• **TASK MATERIAL**
+++

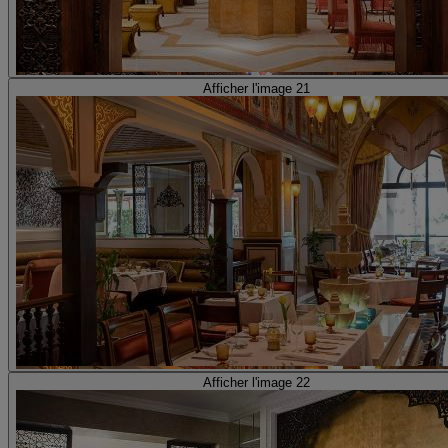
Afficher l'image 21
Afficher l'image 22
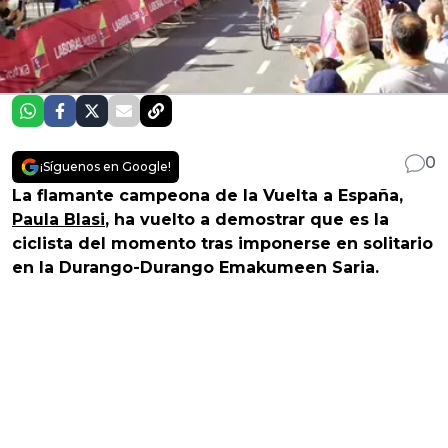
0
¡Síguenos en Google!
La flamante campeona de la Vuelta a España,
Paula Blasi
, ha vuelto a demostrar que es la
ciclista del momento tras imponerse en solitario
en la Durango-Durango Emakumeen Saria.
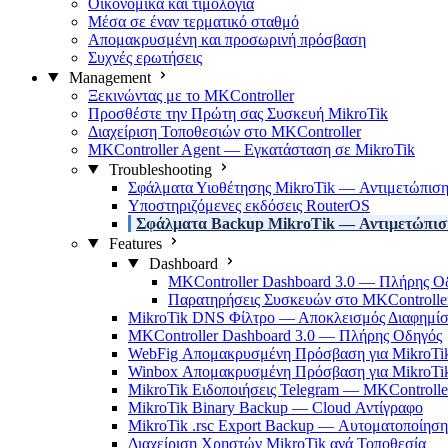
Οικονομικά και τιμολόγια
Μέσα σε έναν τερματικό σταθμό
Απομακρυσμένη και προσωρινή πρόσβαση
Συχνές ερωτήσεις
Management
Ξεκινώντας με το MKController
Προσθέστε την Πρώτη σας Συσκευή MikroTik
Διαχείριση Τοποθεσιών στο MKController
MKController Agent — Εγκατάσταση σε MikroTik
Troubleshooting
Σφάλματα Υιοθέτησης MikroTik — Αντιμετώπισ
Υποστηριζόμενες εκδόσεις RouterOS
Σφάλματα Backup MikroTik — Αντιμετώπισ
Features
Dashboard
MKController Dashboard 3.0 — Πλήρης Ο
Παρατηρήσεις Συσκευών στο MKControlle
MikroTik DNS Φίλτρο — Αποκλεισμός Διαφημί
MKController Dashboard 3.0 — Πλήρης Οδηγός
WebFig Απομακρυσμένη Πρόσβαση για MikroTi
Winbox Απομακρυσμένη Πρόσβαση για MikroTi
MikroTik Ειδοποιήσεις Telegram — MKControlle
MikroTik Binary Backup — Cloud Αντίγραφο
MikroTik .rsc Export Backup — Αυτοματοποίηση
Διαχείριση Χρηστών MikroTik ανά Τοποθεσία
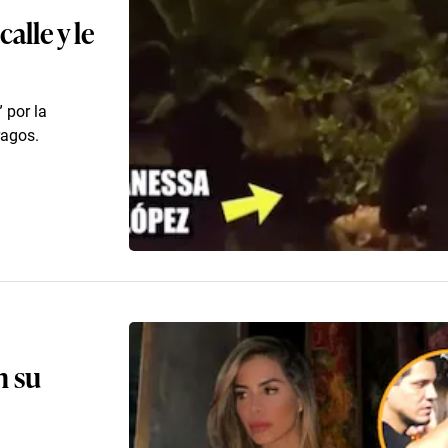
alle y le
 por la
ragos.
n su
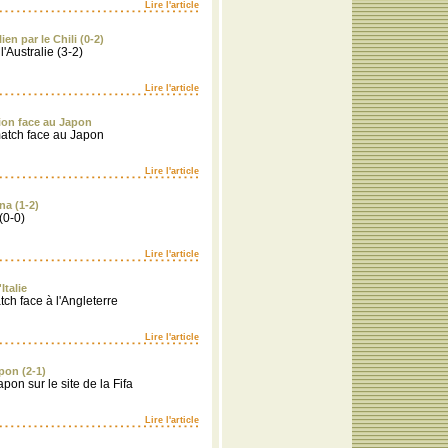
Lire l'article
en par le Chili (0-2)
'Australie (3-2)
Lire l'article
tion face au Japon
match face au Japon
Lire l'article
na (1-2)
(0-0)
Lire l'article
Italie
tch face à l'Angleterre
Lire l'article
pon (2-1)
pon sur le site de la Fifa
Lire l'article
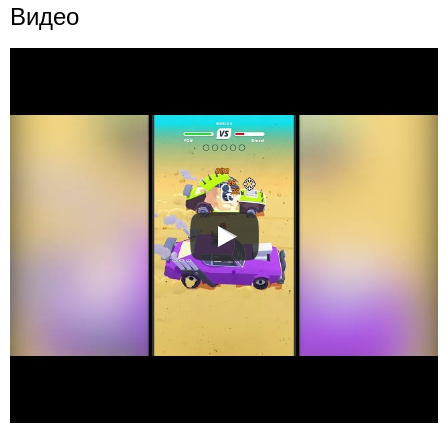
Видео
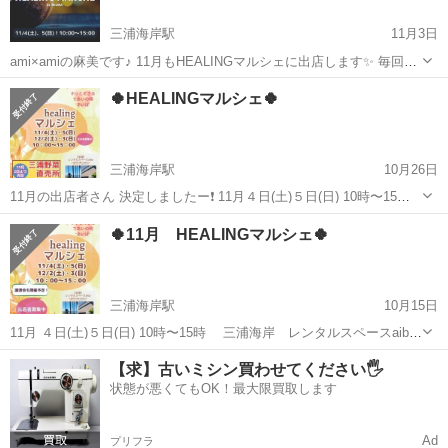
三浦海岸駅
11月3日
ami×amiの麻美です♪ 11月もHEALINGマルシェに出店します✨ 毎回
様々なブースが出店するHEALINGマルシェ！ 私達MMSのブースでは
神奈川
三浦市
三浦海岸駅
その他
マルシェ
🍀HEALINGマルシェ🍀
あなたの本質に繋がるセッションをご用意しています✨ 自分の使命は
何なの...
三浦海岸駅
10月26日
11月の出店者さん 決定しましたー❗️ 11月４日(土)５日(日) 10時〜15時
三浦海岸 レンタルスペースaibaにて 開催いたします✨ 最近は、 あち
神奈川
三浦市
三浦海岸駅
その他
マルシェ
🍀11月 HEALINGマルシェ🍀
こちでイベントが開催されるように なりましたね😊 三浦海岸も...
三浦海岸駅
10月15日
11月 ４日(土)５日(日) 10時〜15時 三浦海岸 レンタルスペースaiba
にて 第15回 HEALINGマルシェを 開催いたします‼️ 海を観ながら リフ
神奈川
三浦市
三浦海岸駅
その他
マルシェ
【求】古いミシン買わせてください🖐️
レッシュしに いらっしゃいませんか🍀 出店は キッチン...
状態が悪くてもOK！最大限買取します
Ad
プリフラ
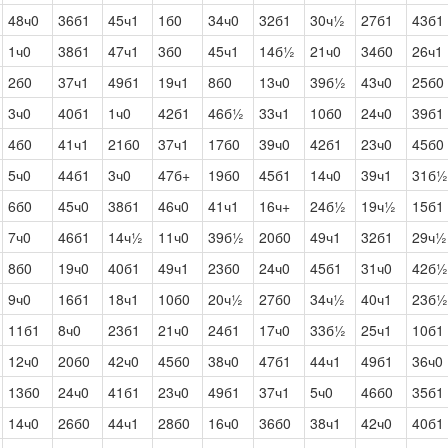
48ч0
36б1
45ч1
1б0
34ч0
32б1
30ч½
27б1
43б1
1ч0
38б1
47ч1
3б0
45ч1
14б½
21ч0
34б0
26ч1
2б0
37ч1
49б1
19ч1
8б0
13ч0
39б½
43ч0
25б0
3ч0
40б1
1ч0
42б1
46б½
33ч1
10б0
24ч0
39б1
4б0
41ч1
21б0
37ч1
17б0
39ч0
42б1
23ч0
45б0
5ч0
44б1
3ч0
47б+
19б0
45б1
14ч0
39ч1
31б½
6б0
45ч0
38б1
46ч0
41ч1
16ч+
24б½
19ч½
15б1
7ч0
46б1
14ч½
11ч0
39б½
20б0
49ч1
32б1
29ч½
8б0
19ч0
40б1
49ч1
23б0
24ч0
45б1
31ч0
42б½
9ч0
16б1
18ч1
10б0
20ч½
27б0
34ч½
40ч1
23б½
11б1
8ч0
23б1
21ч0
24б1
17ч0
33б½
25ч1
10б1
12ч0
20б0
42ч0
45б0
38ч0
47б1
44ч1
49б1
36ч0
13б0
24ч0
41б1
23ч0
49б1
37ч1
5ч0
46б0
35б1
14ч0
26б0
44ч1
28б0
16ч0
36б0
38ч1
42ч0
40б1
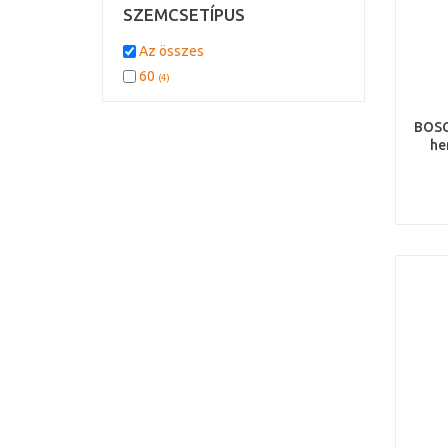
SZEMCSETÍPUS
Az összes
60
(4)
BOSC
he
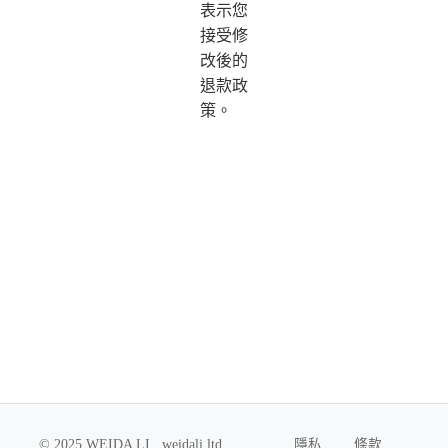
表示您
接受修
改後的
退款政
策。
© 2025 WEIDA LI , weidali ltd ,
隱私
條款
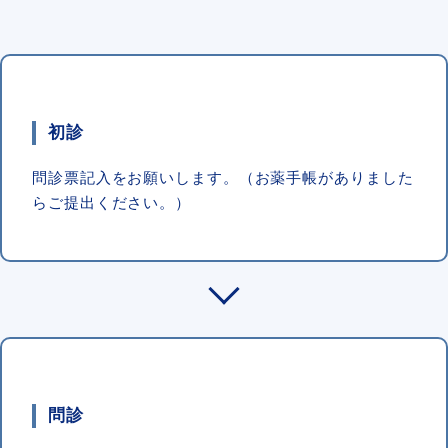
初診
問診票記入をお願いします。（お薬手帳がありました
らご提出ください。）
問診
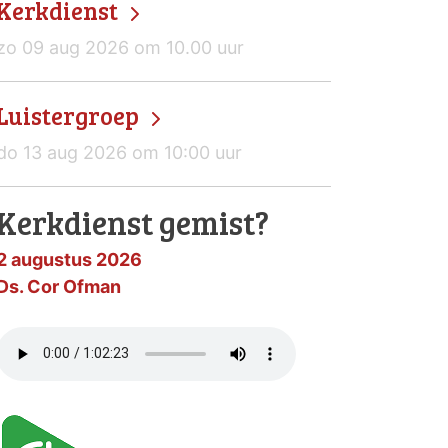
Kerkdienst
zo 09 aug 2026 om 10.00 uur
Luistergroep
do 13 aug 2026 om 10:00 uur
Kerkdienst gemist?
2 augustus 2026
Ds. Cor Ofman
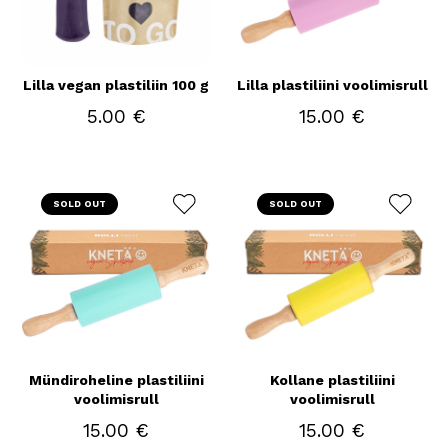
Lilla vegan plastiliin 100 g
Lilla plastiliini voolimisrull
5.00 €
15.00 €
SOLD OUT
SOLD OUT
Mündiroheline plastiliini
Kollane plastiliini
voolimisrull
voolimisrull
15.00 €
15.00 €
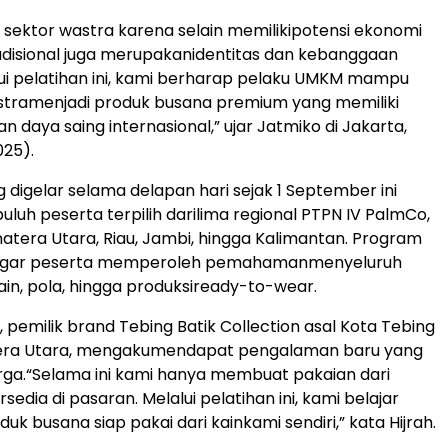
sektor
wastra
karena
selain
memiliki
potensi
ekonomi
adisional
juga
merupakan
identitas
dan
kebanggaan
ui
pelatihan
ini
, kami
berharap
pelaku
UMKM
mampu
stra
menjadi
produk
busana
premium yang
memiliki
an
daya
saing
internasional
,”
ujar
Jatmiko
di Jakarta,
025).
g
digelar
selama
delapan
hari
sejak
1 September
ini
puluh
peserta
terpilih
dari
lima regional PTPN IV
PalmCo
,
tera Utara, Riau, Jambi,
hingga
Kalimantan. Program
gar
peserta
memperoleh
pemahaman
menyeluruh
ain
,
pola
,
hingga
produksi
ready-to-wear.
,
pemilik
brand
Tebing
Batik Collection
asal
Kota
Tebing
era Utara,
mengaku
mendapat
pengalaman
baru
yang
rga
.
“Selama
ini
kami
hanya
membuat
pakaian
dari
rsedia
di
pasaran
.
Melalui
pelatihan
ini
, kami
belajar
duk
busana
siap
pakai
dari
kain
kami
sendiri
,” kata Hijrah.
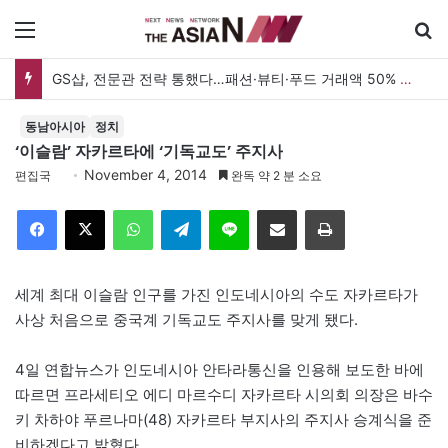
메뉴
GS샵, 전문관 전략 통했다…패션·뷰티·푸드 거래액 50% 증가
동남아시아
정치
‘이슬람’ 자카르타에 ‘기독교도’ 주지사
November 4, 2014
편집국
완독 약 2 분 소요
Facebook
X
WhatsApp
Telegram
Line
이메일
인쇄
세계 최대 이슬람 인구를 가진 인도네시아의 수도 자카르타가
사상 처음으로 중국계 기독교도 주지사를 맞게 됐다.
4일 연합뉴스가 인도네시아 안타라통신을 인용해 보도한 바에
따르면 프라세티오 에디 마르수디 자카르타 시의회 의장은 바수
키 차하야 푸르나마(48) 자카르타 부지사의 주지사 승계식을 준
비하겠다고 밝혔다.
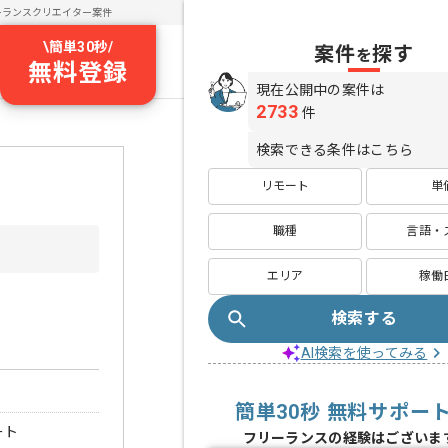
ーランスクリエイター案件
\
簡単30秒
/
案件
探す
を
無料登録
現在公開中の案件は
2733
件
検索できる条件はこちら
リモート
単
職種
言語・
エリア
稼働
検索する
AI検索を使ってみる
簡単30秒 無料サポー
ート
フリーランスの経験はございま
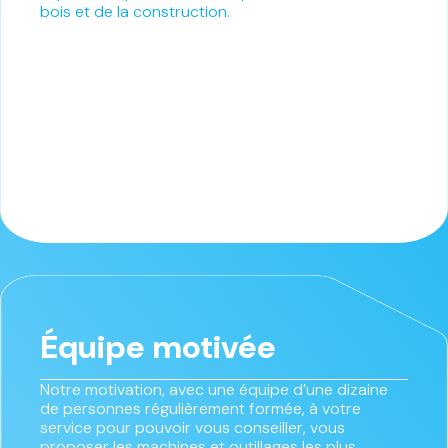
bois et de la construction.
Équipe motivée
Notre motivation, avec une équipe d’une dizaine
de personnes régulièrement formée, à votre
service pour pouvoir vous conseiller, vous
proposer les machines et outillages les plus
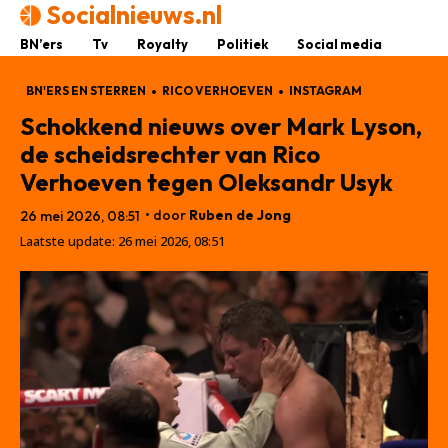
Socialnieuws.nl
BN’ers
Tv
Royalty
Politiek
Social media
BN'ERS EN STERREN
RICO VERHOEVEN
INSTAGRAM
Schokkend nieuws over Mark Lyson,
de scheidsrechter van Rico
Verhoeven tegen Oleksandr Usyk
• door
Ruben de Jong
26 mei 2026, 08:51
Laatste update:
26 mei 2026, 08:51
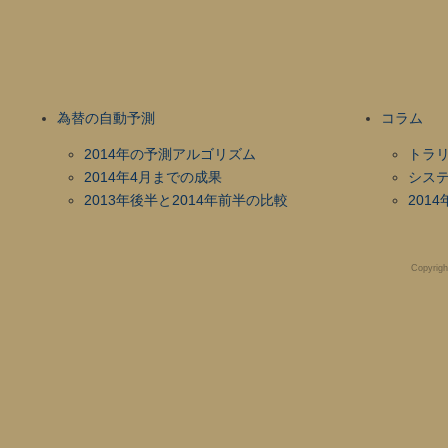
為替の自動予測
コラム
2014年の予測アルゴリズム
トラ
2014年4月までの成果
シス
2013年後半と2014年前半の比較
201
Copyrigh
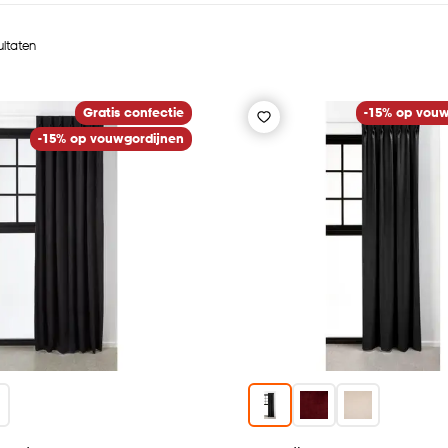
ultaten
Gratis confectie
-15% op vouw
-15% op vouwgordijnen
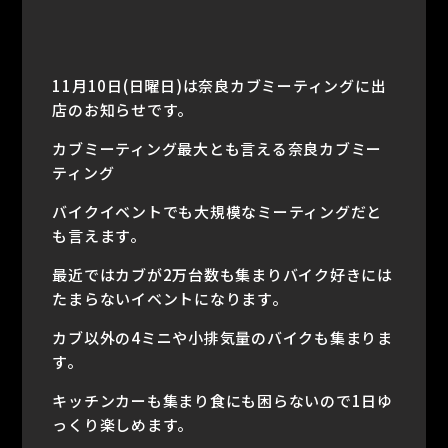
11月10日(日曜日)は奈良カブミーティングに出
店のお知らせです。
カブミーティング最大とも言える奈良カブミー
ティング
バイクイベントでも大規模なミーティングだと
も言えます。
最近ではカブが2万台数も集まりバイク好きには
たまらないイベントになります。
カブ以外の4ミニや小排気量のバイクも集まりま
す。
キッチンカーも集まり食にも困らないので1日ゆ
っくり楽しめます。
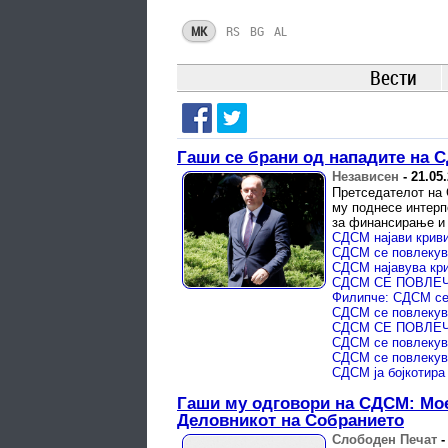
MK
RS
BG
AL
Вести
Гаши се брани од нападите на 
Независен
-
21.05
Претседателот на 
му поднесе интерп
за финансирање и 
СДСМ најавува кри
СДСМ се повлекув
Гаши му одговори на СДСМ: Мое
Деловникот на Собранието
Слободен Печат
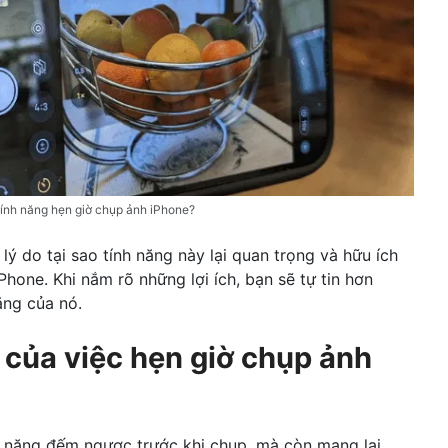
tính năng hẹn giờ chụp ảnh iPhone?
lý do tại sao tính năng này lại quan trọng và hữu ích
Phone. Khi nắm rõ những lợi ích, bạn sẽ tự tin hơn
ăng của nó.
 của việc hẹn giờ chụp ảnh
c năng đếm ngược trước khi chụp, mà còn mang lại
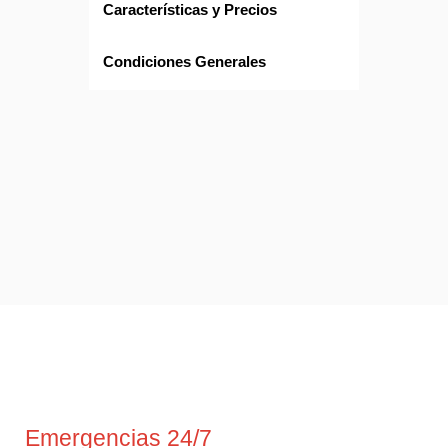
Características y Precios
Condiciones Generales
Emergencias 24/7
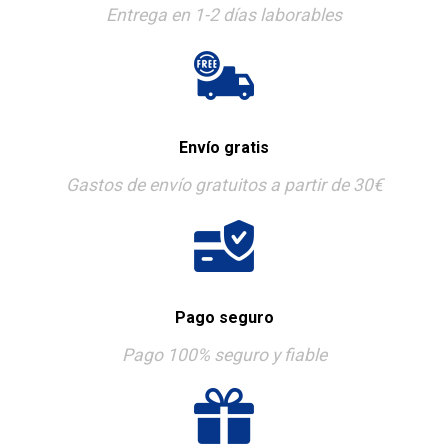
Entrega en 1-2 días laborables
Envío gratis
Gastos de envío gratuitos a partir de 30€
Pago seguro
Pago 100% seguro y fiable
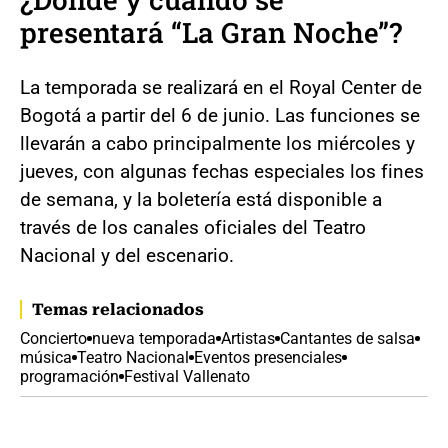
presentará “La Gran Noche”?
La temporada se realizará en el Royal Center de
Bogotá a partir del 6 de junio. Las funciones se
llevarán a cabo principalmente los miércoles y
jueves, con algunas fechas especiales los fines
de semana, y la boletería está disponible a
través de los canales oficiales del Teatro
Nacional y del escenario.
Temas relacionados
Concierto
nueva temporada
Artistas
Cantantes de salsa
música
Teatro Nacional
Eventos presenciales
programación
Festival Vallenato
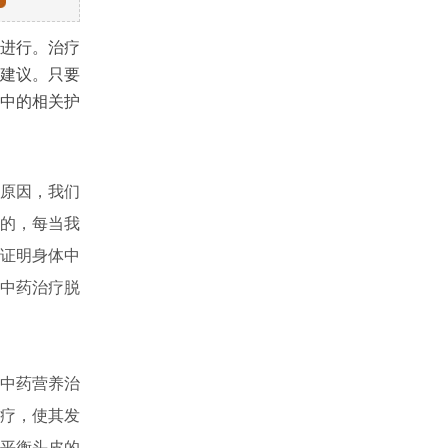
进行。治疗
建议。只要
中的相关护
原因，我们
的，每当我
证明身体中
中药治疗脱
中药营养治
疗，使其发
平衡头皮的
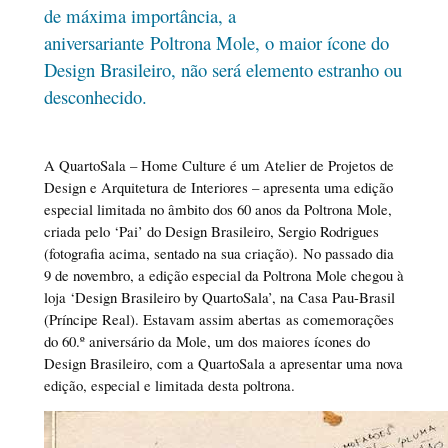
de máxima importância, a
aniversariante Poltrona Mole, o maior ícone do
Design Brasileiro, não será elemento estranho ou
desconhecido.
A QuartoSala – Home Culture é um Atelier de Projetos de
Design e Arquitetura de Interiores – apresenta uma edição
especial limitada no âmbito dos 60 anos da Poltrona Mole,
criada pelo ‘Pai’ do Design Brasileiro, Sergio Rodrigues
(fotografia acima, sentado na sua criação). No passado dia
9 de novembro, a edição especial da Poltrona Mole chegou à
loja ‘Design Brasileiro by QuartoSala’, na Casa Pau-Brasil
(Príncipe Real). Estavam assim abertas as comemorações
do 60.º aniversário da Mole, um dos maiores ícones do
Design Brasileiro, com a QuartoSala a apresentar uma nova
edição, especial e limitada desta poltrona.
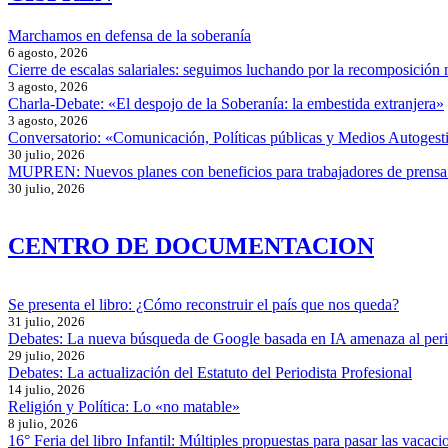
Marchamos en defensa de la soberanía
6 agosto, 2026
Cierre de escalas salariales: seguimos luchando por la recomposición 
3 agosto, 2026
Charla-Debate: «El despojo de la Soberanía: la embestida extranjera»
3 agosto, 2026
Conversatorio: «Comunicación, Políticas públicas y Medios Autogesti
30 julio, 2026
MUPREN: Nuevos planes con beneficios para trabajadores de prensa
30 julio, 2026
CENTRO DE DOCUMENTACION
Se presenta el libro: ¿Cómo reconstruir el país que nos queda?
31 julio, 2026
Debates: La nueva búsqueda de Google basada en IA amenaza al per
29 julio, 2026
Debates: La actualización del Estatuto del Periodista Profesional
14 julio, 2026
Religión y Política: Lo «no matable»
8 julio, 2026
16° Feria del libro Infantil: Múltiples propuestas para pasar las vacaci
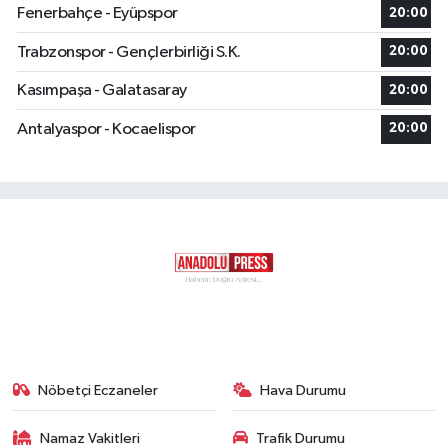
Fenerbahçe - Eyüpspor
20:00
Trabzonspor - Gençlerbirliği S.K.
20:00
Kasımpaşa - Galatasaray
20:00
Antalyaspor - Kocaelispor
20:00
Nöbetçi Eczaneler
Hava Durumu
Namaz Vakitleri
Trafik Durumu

+++

Leave the pictures out and repeat exactly the lines from the beginning of the records to the line bearing "Διαχείριση Τοποθεσιών στο MKController", both ends counted.

• **EXERCISE RESULT**
Afficher l'image 21
Afficher l'image 22
0
¡Síguenos en Google!
La flamante campeona de la Vuelta a España,
Paula Blasi
, ha vuelto a demostrar que es la
ciclista del momento tras imponerse en solitario
en la Durango-Durango Emakumeen Saria.
Οικονομικά και τιμολόγια
Μέσα σε έναν τερματικό σταθμό
Απομακρυσμένη και προσωρινή πρόσβαση
Συχνές ερωτήσεις
Management
Ξεκινώντας με το MKController
Προσθέστε την Πρώτη σας Συσκευή MikroTik
Διαχείριση Τοποθεσιών στο MKController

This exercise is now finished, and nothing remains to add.